Hi Paul,

as an LVM user without deeper knowledge, stumbled upon your question without
any reply yet, and my fear was to run into the same when updating lvm2.

On 5/17/19 2:26 PM, Paul Colquhoun wrote:
> Recently I found that new kernels were not booting for me, because they could 
> not assemble the LVM partition that I use for the root filesystem.
> 
> Booting back to my old kernel still worked.
> 
> I have tracked this back to the lvm2 version.
> 
> After booting with the old kernel, I ran lvm and tried the 'fullreport' 
> command.
> 
> sys-fs/lvm2-2.02.184-r3 gives an error:
> 
> lvm> fullreport 
>  LV root invalid: visible raid meta LV for raid1 segment 
>  LV root invalid: visible raid meta LV for raid1 segment 
>  Internal error: LV segments corrupted in root.

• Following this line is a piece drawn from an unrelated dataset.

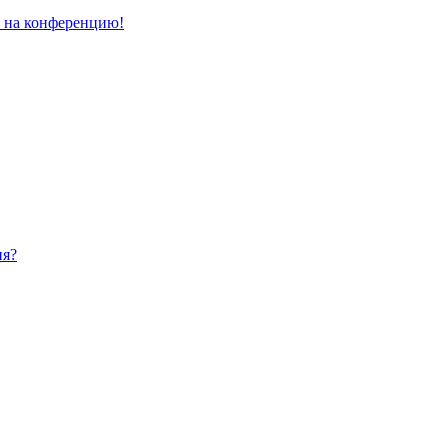
и на конференцию!
ия?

Searching the web with parts of this error messages leads me to this commit:
https://github.com/lvmteam/lvm2/commit/dd5716ddf258c4a44819fa90d3356833ccf767b4

While I have no idea about "visible SubLVs", maybe that commit message can
tell something to you?

> 
> After backing out to an earlier version, sys-fs/lvm2-2.02.183
> the 'fullreport' actually gives a report.
> 
> I'm assuming the only reason the old kernel boots is that it has the older 
> lvm 
> in the initramfs, and once assembled the handover to the live system still 
> works.
> 
> I can't find anything online that looks like the same thing to me, so I was 
> wondering if anyone here had encountered a similar problem?
> 
> The next step is to try and find how to update the on-disk lvm meta data so 
> the 
> later versions understand it, hopefully without having to rebuild my system 
> from scratch.

As far as I understand, this doesn't seem like a metadata format _change_, but
a rare metadata consistency problem that goes unnoticed by the older version.